***** Input records *****
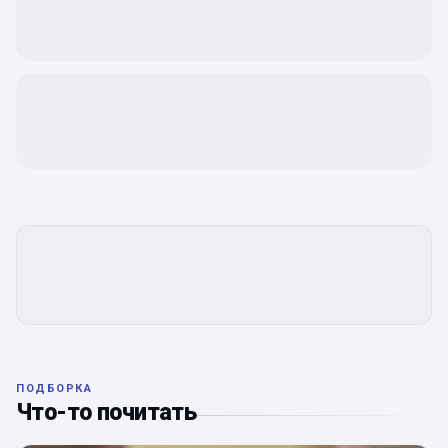
ПОДБОРКА
Что-то почитать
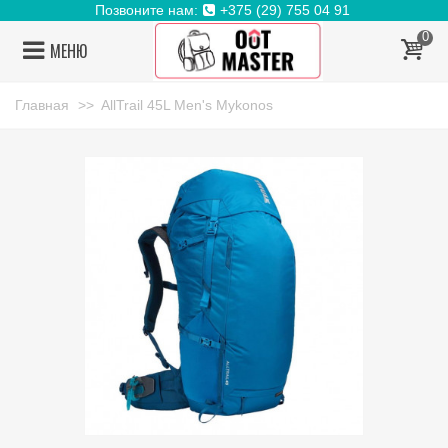
Позвоните нам:
+375 (29) 755 04 91
0
МЕНЮ
Главная
>>
AllTrail 45L Men's Mykonos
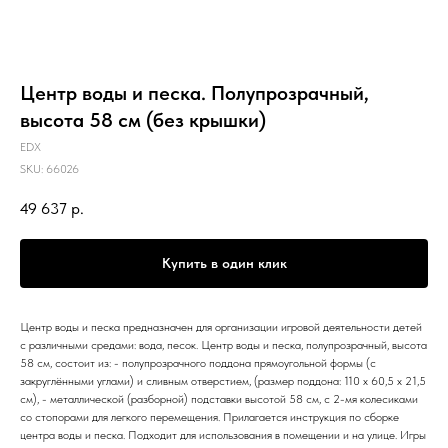
Центр воды и песка. Полупрозрачный,
высота 58 см (без крышки)
EDX
SKU:
66026
49 637
р.
Купить в один клик
Центр воды и песка предназначен для организации игровой деятельности детей
с различными средами: вода, песок. Центр воды и песка, полупрозрачный, высота
58 см, состоит из: - полупрозрачного поддона прямоугольной формы (с
закруглёнными углами) и сливным отверстием, (размер поддона: 110 х 60,5 х 21,5
см), - металлической (разборной) подставки высотой 58 см, с 2-мя колесиками
со стопорами для легкого перемещения. Прилагается инструкция по сборке
центра воды и песка. Подходит для использования в помещении и на улице. Игры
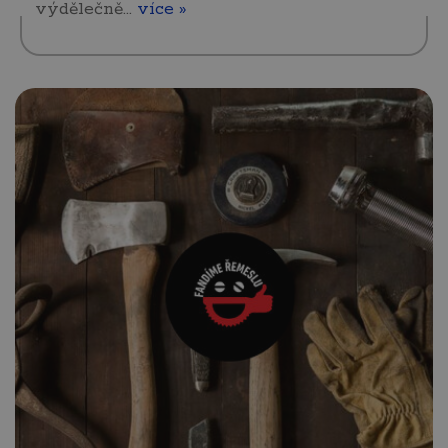
výdělečně…
více »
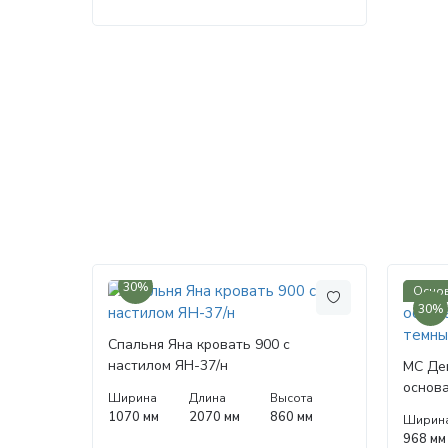
30%
Основ
30%
Спальня Яна кровать 900 с
настилом ЯН-37/н
МС Де
основа
Ширина
Длина
Высота
темны
1070 мм
2070 мм
860 мм
Ширин
968 мм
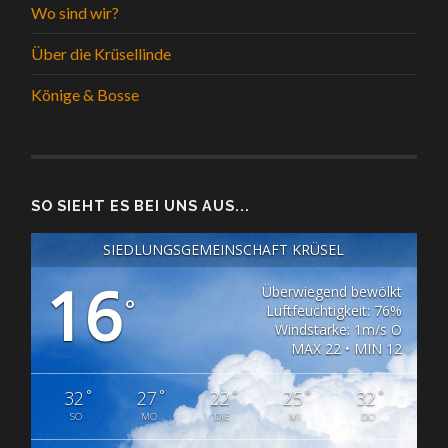
Wo sind wir?
Über die Krüsellinde
Könige & Bosse
SO SIEHT ES BEI UNS AUS...
SIEDLUNGSGEMEINSCHAFT KRÜSEL
16
Überwiegend bewölkt
°
Luftfeuchtigkeit: 76%
Windstärke: 1m/s O
MAX 22 • MIN 12
°
°
°
°
°
32
27
22
25
32
SO
MO
DIE
MI
DO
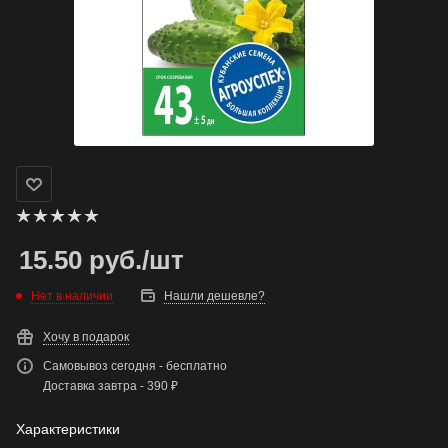
15.50
руб.
/шт
Нет в наличии
Нашли дешевле?
Хочу в подарок
Самовывоз сегодня - бесплатно
Доставка завтра - 390 ₽
Характеристики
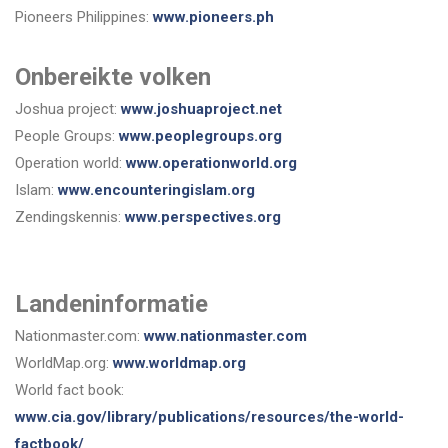
Pioneers Philippines:
www.pioneers.ph
Onbereikte volken
Joshua project:
www.joshuaproject.net
People Groups:
www.peoplegroups.org
Operation world:
www.operationworld.org
Islam:
www.encounteringislam.org
Zendingskennis:
www.perspectives.org
Landeninformatie
Nationmaster.com:
www.nationmaster.com
WorldMap.org:
www.worldmap.org
World fact book:
www.cia.gov/library/publications/resources/the-world-
factbook/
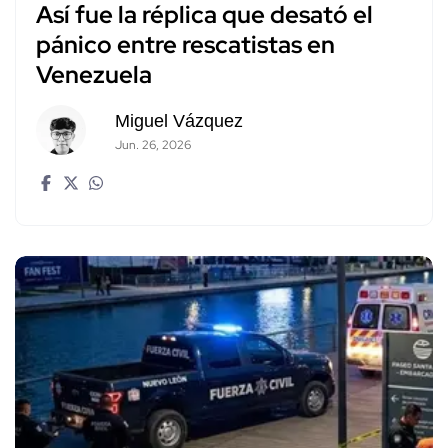
Así fue la réplica que desató el
pánico entre rescatistas en
Venezuela
Miguel Vázquez
Jun. 26, 2026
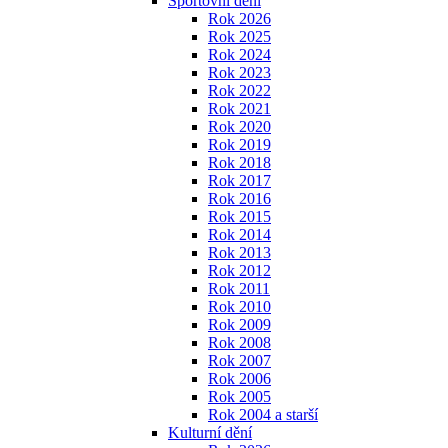
Sportovní dění
Rok 2026
Rok 2025
Rok 2024
Rok 2023
Rok 2022
Rok 2021
Rok 2020
Rok 2019
Rok 2018
Rok 2017
Rok 2016
Rok 2015
Rok 2014
Rok 2013
Rok 2012
Rok 2011
Rok 2010
Rok 2009
Rok 2008
Rok 2007
Rok 2006
Rok 2005
Rok 2004 a starší
Kulturní dění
*****
What this task involves: Exactly the lines from the start of the entries above through the line with "со стопорами для" should be reproduced, and nothing else; drop the pictures.

Your solution:
ПОДБОРКА
Что-то почитать
Позвоните нам:
+375 (29) 755 04 91
0
МЕНЮ
Главная
>>
AllTrail 45L Men's Mykonos
Центр воды и песка. Полупрозрачный,
высота 58 см (без крышки)
EDX
SKU:
66026
49 637
р.
Купить в один клик
Центр воды и песка предназначен для организации игровой деятельности детей
с различными средами: вода, песок. Центр воды и песка, полупрозрачный, высота
58 см, состоит из: - полупрозрачного поддона прямоугольной формы (с
закруглёнными углами) и сливным отверстием, (размер поддона: 110 х 60,5 х 21,5
см), - металлической (разборной) подставки высотой 58 см, с 2-мя колесиками
со стопорами для легкого перемещения. Прилагается инструкция по сборке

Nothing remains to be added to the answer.